Task directions — Find the lines of the listing that contain the string "کۆمەڵایتییەکاندا", and return them.

§ §

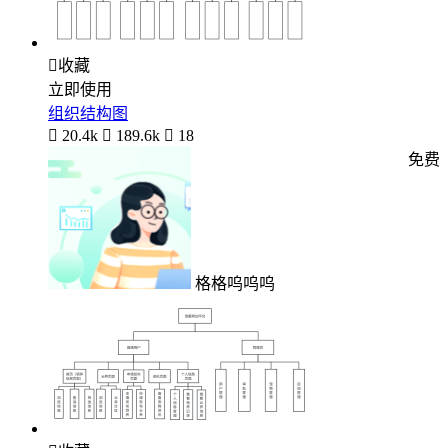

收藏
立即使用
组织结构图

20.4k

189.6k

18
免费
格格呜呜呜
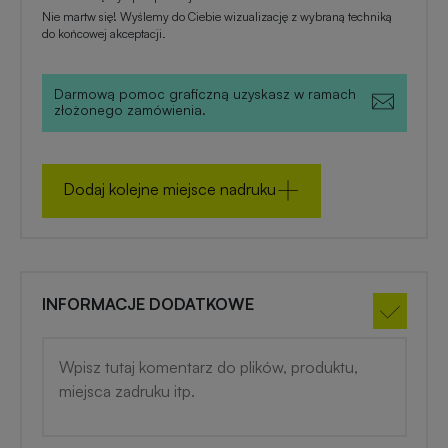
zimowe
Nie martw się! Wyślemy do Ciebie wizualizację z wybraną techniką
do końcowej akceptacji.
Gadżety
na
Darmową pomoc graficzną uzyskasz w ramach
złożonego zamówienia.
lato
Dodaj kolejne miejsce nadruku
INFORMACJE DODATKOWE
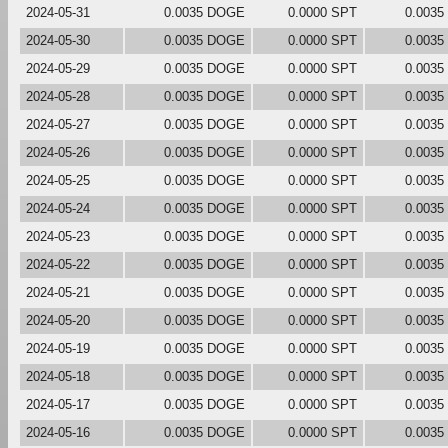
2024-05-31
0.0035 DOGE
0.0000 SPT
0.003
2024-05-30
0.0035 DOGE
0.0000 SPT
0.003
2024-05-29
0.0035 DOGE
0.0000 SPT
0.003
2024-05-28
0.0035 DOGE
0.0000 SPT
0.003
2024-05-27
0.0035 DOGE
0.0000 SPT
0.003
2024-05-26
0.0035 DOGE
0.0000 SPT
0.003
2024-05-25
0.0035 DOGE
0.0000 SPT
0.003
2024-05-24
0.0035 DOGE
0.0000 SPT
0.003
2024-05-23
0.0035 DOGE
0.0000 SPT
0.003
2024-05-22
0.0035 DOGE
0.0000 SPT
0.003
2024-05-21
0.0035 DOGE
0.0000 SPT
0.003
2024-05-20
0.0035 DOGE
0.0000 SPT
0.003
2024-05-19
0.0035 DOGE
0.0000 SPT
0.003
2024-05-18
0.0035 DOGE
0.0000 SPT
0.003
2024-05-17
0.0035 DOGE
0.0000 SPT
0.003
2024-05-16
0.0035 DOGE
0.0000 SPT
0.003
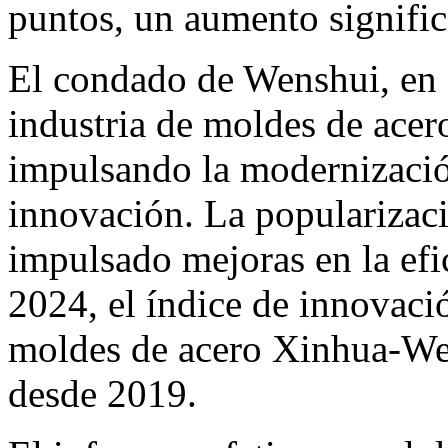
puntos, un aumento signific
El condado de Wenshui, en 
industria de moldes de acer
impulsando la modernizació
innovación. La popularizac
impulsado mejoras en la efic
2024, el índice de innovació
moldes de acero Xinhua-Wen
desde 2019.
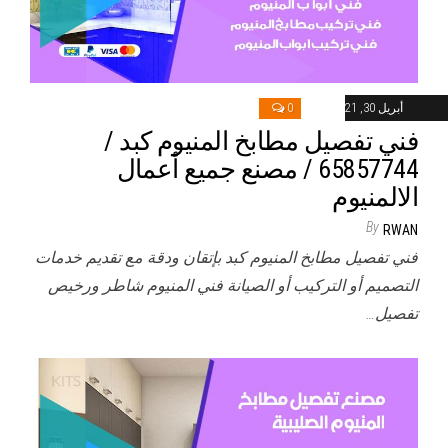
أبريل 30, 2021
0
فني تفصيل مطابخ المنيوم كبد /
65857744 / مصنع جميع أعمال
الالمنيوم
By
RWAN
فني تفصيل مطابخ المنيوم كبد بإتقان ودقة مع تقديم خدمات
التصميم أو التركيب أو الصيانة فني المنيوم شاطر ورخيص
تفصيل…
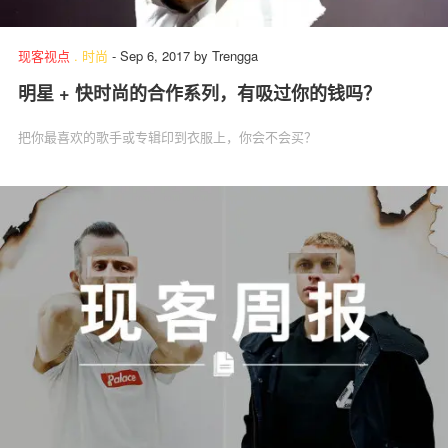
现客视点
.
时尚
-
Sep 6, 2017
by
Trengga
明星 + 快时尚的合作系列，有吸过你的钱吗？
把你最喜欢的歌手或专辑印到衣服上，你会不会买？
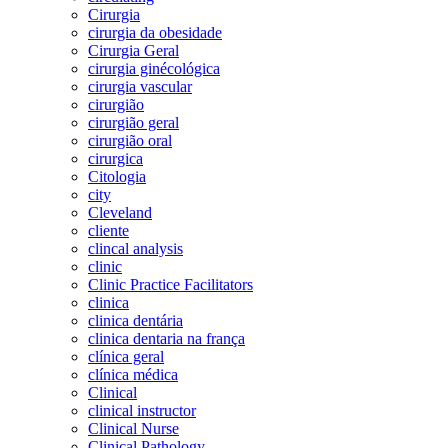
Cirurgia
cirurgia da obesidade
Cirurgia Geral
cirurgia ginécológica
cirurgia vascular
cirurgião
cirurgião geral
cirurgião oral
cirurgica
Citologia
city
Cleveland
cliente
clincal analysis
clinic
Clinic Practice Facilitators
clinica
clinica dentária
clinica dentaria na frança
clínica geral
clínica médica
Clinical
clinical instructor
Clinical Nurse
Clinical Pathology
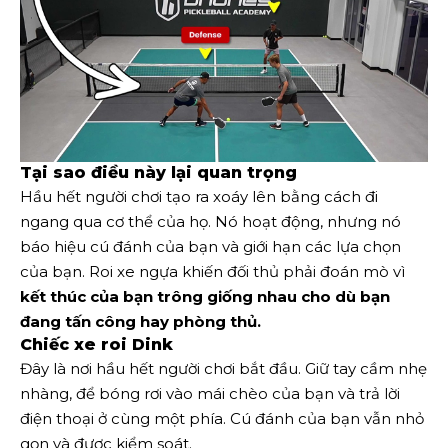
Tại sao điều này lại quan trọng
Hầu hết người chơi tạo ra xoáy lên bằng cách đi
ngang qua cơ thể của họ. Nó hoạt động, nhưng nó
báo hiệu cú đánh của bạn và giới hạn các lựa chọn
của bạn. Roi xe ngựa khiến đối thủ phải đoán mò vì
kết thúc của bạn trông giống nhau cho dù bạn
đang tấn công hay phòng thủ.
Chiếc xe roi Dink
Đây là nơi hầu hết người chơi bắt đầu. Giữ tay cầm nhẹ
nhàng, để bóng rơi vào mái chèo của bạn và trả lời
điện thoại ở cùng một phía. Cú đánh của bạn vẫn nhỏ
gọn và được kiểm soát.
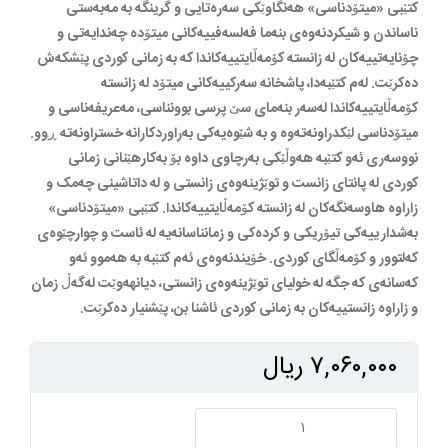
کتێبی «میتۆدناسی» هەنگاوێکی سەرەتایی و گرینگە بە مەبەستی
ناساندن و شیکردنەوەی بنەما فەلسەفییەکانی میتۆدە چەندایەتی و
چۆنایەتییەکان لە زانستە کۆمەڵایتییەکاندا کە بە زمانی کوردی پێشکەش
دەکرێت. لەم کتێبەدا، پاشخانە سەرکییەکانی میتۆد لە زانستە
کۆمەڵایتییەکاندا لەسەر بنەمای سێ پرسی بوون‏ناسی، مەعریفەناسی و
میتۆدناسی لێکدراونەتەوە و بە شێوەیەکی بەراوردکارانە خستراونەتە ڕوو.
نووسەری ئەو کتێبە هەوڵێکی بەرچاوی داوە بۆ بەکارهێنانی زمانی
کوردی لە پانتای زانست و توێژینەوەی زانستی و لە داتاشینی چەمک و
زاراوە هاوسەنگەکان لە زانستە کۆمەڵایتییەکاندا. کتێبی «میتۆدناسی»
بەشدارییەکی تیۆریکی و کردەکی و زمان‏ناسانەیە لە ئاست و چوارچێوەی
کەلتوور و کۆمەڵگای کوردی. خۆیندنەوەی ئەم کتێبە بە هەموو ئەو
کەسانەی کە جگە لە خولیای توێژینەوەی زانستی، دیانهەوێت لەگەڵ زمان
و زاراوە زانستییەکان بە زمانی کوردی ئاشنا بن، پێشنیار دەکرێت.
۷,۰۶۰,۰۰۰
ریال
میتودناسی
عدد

§ §

Completed exercise —
چۆنایەتییەکان لە زانستە کۆمەڵایتییەکاندا کە بە زمانی کوردی پێشکەش
کۆمەڵایتییەکاندا لەسەر بنەمای سێ پرسی بوون‏ناسی، مەعریفەناسی و
زاراوە هاوسەنگەکان لە زانستە کۆمەڵایتییەکاندا. کتێبی «میتۆدناسی»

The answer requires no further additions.